Activity: Your task is to repeat exactly the lines below between the line holding "Web View (935, 1346)" and the line holding "Never Knowingly Understood", inclusive, and only those.

Records for this task:
★ ★ ★ ★ ★
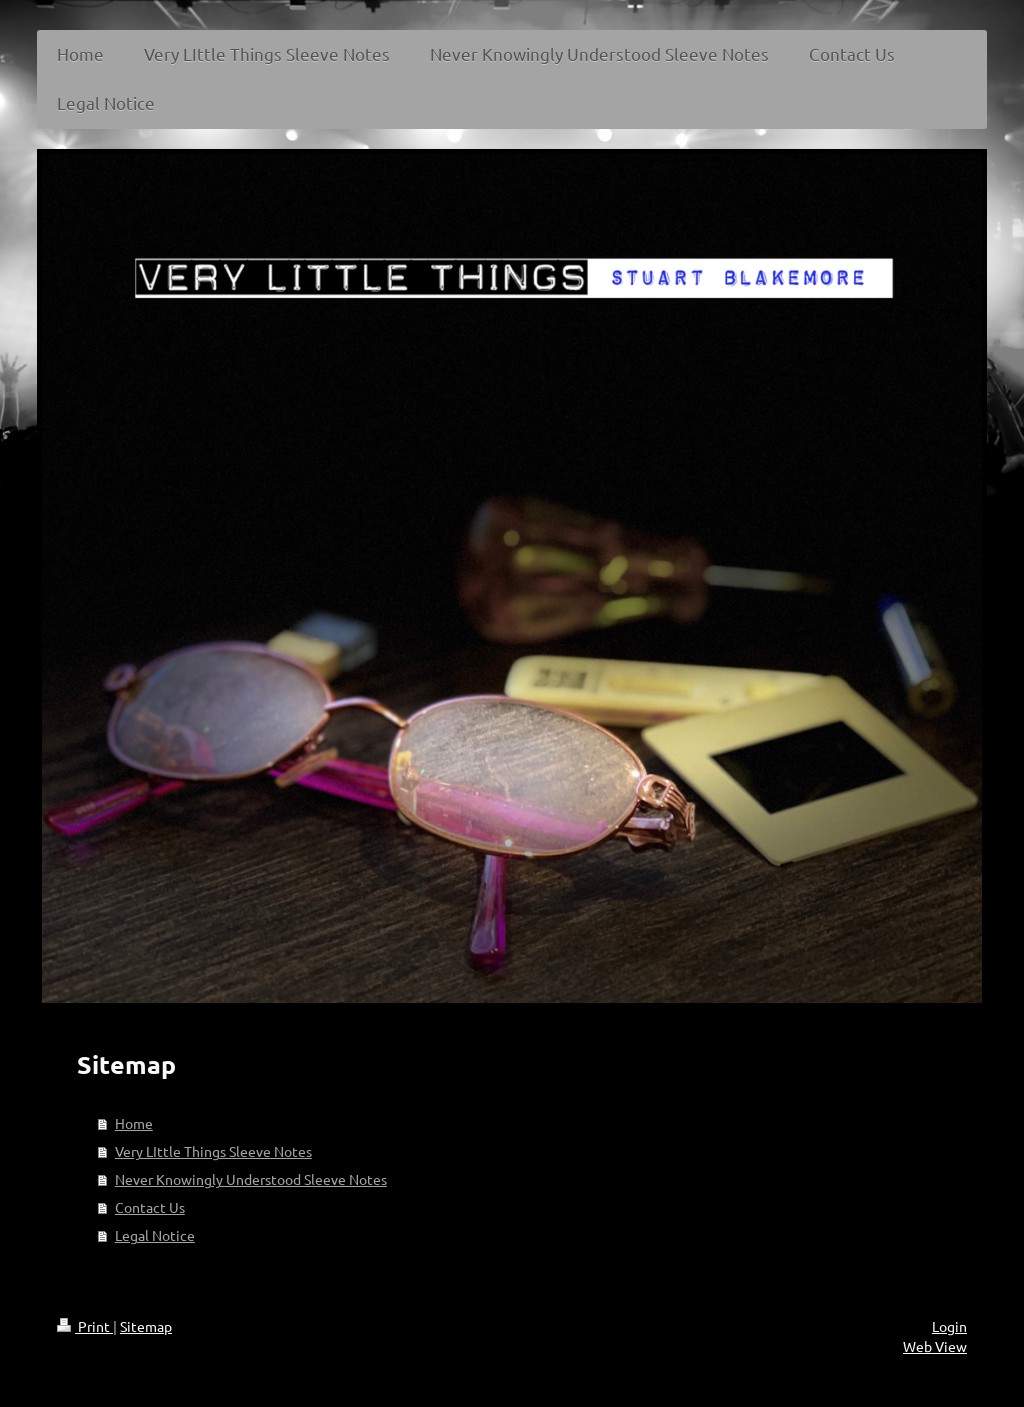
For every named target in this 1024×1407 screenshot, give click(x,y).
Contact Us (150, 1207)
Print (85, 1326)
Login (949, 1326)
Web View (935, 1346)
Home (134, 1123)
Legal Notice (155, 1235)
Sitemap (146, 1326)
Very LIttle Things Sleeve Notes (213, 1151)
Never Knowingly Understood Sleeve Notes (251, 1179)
★ ★ ★ ★ ★
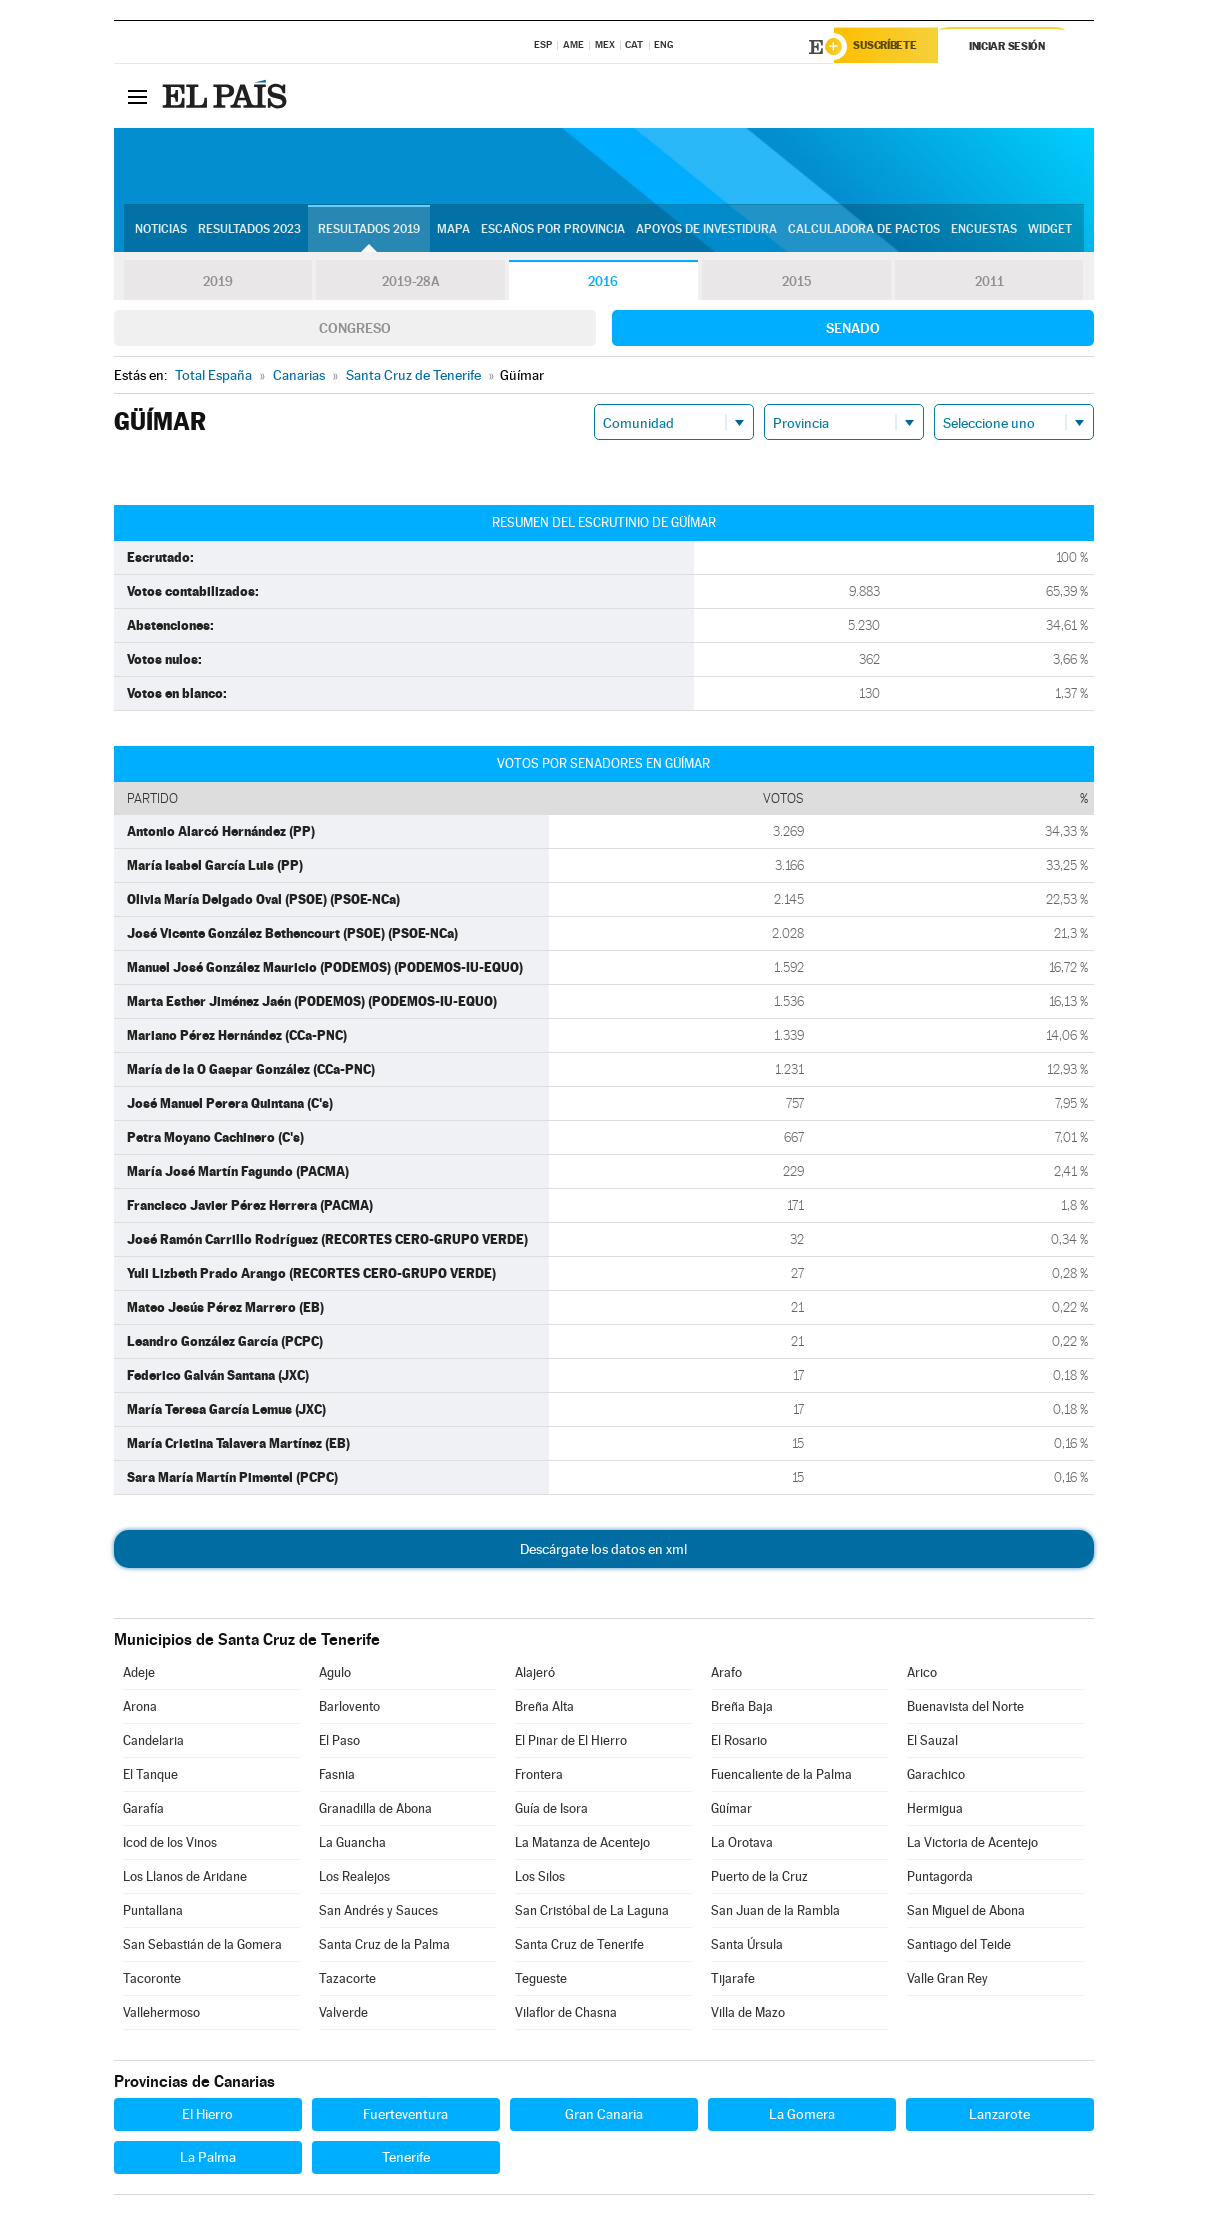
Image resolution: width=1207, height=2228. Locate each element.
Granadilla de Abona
★ ★ ★ ★ ★
Finished task:
Web View (935, 1346)
Home (134, 1123)
Legal Notice (155, 1235)
Sitemap (146, 1326)
Very LIttle Things Sleeve Notes (213, 1151)
Never Knowingly Understood Sleeve Notes (251, 1179)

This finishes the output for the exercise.